Il conte Ladislao era per afferrare colei e trascinarla fuori della stanza, quando l’uscio si aperse ed entrò Elena che, vedendo sua zia, rimase un momento sbalordita.

«Lascia passare!» tuonò il conte.

Elena non si moveva; interrogava l’uno e l’altra con gli occhi.

«Oh, Elena non è avvezza a lasciarmi passare» osservò ironicamente la signora.

«Non dipende da me» rispose Elena. «Del resto, ora vengo di là e posso dirti che Daniele ti desidera.

La Cortis gittò verso Elena le lunghe braccia scarne, le mani distese. Col suo gran cappello nero alla Rembrandt alto sulla fronte, con i capelli in disordine, con la faccia terrea e il lungo collo giallognolo, con la mantellina nera mal posata sulle spalle, pareva una erinni inesperta delle vesti moderne.

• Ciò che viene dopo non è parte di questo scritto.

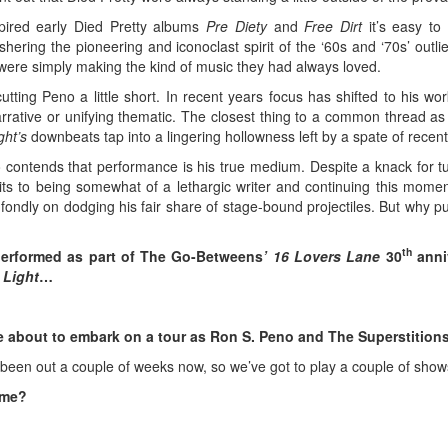
spired early Died Pretty albums
Pre Diety
and
Free Dirt
it’s easy to 
ring the pioneering and iconoclast spirit of the ‘60s and ‘70s’ outli
y were simply making the kind of music they had always loved.
tting Peno a little short. In recent years focus has shifted to his wor
ative or unifying thematic. The closest thing to a common thread as he’
ght’s
downbeats tap into a lingering hollowness left by a spate of recent
 contends that performance is his true medium. Despite a knack for tu
mits to being somewhat of a lethargic writer and continuing this mome
g fondly on dodging his fair share of stage-bound projectiles. But why
th
performed as part of The Go-Betweens
’ 16 Lovers Lane
30
anniv
 Light
…
e about to embark on a tour as Ron S. Peno and The Superstitio
’s been out a couple of weeks now, so we’ve got to play a couple of show
time?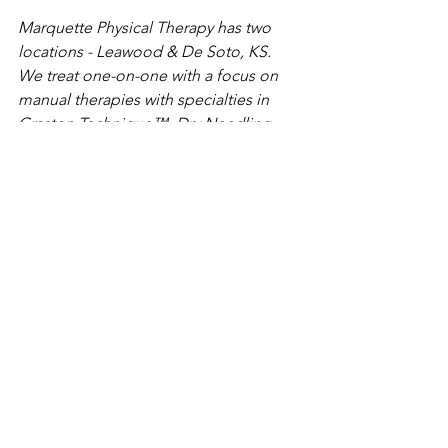
Marquette Physical Therapy has two 
locations - Leawood & De Soto, KS. 
We treat one-on-one with a focus on 
manual therapies with specialties in 
Graston Technique™, Dry Needling, 
Pelvic Floor, Vestibular/Concussion, 
golf, and diagnostic ultrasound. 
Marquette Physical Therapy Contact 
Information: 
Find us at: 
www.marquettept.com 
Call us at 913-484-7632. 
Follow along on Instagram for 
more info and exercise ideas: 
https://www.instagram.com/marqu
ettephysicaltherapy/
best life
healthy living
hive health
balance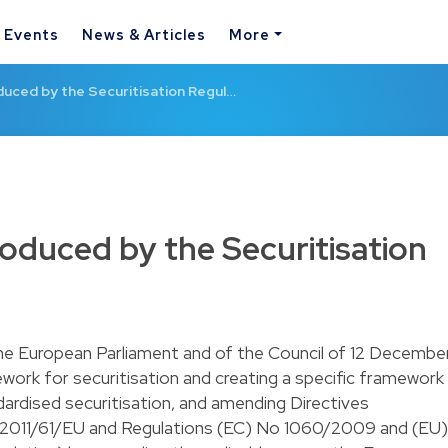
& Events
News & Articles
More
uced by the Securitisation Regul…
oduced by the Securitisation
he European Parliament and of the Council of 12 Decembe
work for securitisation and creating a specific framework
dardised securitisation, and amending Directives
011/61/EU and Regulations (EC) No 1060/2009 and (EU)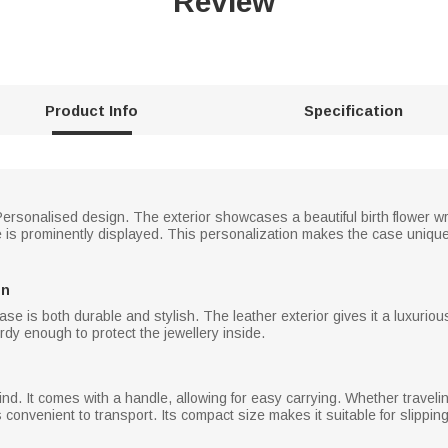
Review
Product Info
Specification
Personalised design. The exterior showcases a beautiful birth flower w
 is prominently displayed. This personalization makes the case unique
on
ase is both durable and stylish. The leather exterior gives it a luxurio
turdy enough to protect the jewellery inside.
ind. It comes with a handle, allowing for easy carrying. Whether traveli
s convenient to transport. Its compact size makes it suitable for slipping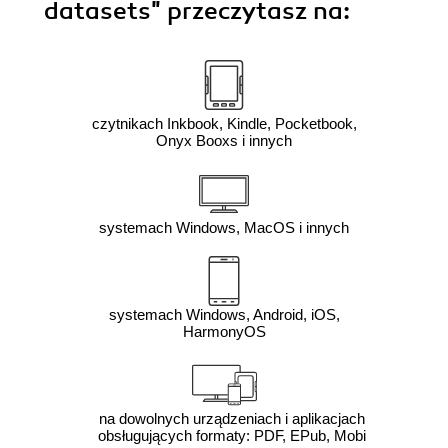
datasets"
przeczytasz na:
czytnikach Inkbook, Kindle, Pocketbook,
Onyx Booxs i innych
systemach Windows, MacOS i innych
systemach Windows, Android, iOS,
HarmonyOS
na dowolnych urządzeniach i aplikacjach
obsługujących formaty: PDF, EPub, Mobi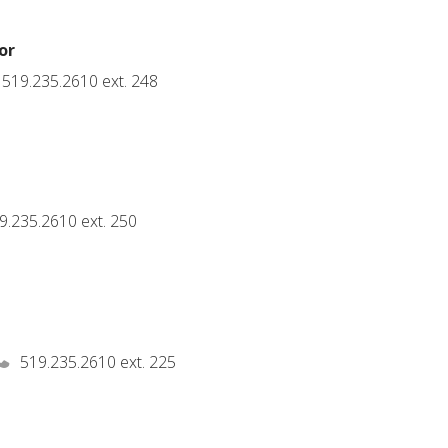
or
519.235.2610 ext. 248
t
9.235.2610 ext. 250
519.235.2610 ext. 225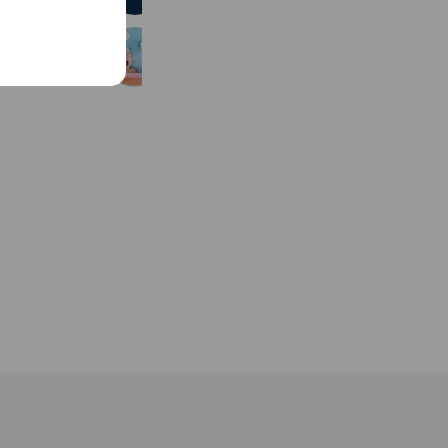
FamilyPhotoBEO
473 friends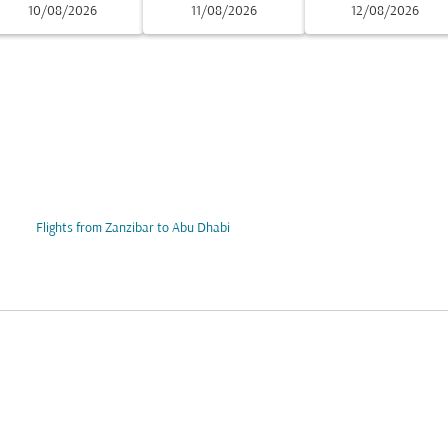
10/08/2026
11/08/2026
12/08/2026
Flights from Zanzibar to Abu Dhabi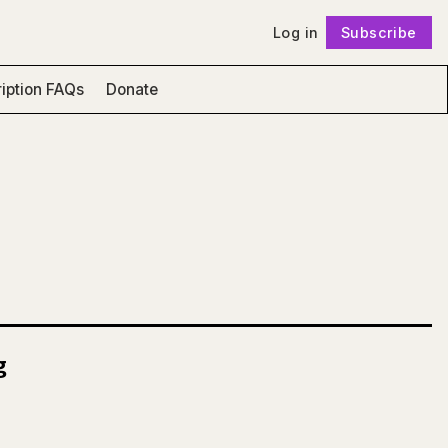
Log in
Subscribe
Follow
iption FAQs
Donate
g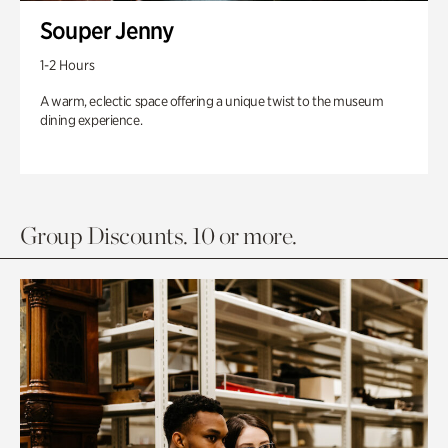
Souper Jenny
1-2 Hours
A warm, eclectic space offering a unique twist to the museum
dining experience.
Group Discounts. 10 or more.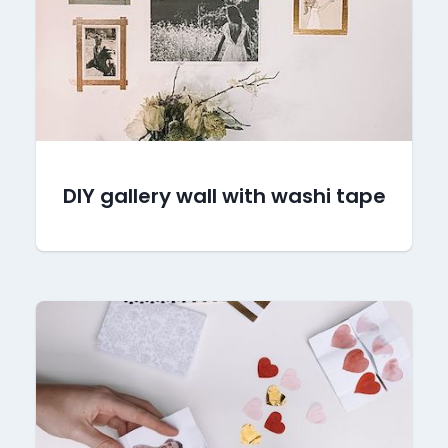
DIY gallery wall with washi tape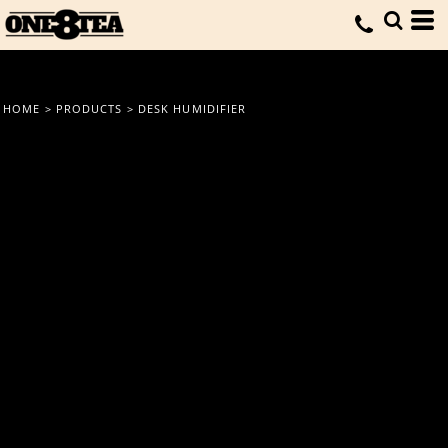
HOME
>
PRODUCTS
>
DESK HUMIDIFIER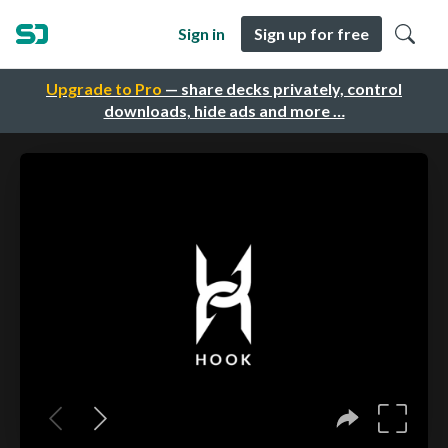
Sign in
Sign up for free
Upgrade to Pro
— share decks privately, control
downloads, hide ads and more …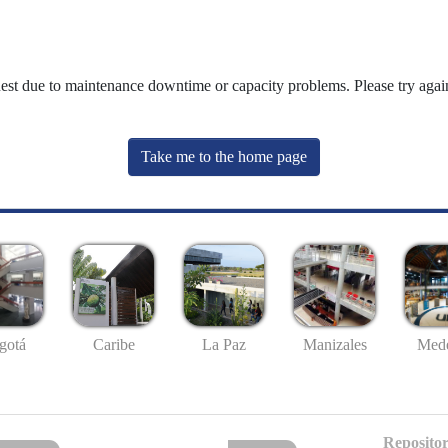
uest due to maintenance downtime or capacity problems. Please try again
Take me to the home page
gotá
Caribe
La Paz
Manizales
Mede
Repositor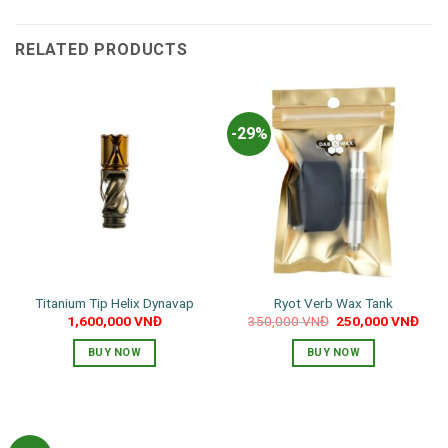
RELATED PRODUCTS
-29%
Titanium Tip Helix Dynavap
Ryot Verb Wax Tank
Original
Curr
1,600,000
VNĐ
350,000
VNĐ
250,000
VNĐ
price
pric
was:
is:
BUY NOW
BUY NOW
350,000 VNĐ.
250,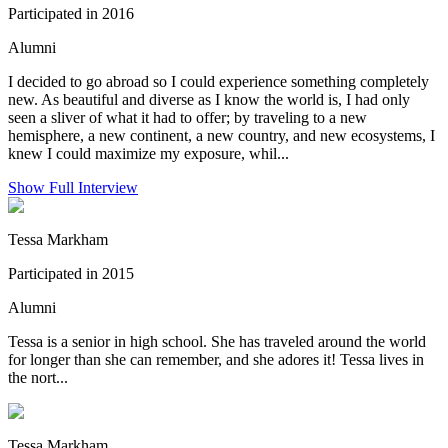
Participated in 2016
Alumni
I decided to go abroad so I could experience something completely
new. As beautiful and diverse as I know the world is, I had only
seen a sliver of what it had to offer; by traveling to a new
hemisphere, a new continent, a new country, and new ecosystems, I
knew I could maximize my exposure, whil...
Show Full Interview
Tessa Markham
Participated in 2015
Alumni
Tessa is a senior in high school. She has traveled around the world
for longer than she can remember, and she adores it! Tessa lives in
the nort...
Tessa Markham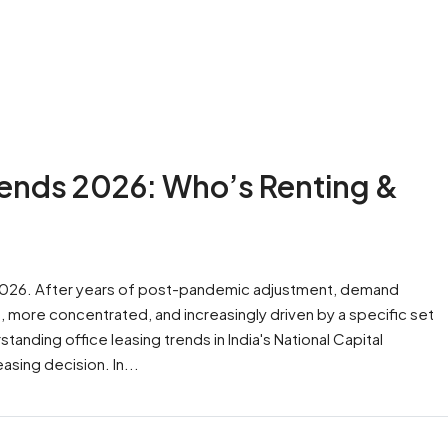
rends 2026: Who’s Renting &
 2026. After years of post-pandemic adjustment, demand
 more concentrated, and increasingly driven by a specific set
nding office leasing trends in India's National Capital
asing decision. In...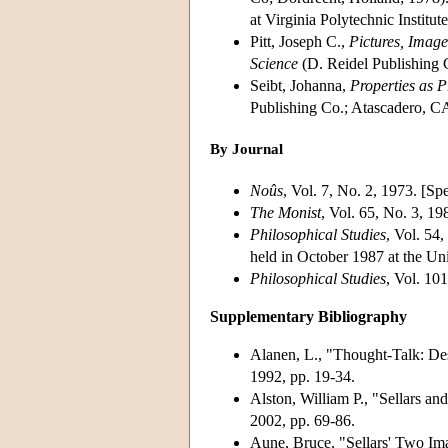
at Virginia Polytechnic Instit
Pitt, Joseph C.,
Pictures, Image
Science
(D. Reidel Publishing 
Seibt, Johanna,
Properties as P
Publishing Co.; Atascadero, C
By Journal
Noûs
, Vol. 7, No. 2, 1973. [Spe
The Monist
, Vol. 65, No. 3, 19
Philosophical Studies
, Vol. 54
held in October 1987 at the Uni
Philosophical Studies
, Vol. 101
Supplementary Bibliography
Alanen, L., "Thought-Talk: Desc
1992, pp. 19-34.
Alston, William P., "Sellars an
2002, pp. 69-86.
Aune, Bruce, "Sellars' Two Im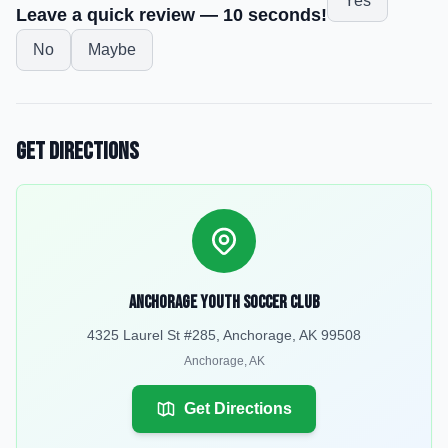
Yes
Leave a quick review — 10 seconds!
No
Maybe
Get Directions
Anchorage Youth Soccer Club
4325 Laurel St #285, Anchorage, AK 99508
Anchorage
,
AK
Get Directions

«Ma sempre» imprecò, «ma sempre mi ha desiderato!

E uscì a gran passi.

Elena guardò suo zio. Era livido, fremente.

«Subito!» diss’egli. «Cos’ha pagato, Cortis?» Elena spalancò gli occhi.

«Zio!» diss’ella.

«Cos’ha pagato Cortis, ti dico? Cos’ha pagato a tuo marito?

Elena non capiva nè quella domanda, nè quella voce iraconda, nè quel viso infuriato.

«Ma se non so niente» rispose. «Tutto quello che sapevo te l’ho detto.

«Cosa gli è venuto in mente di cacciarsi lui fra queste faccende?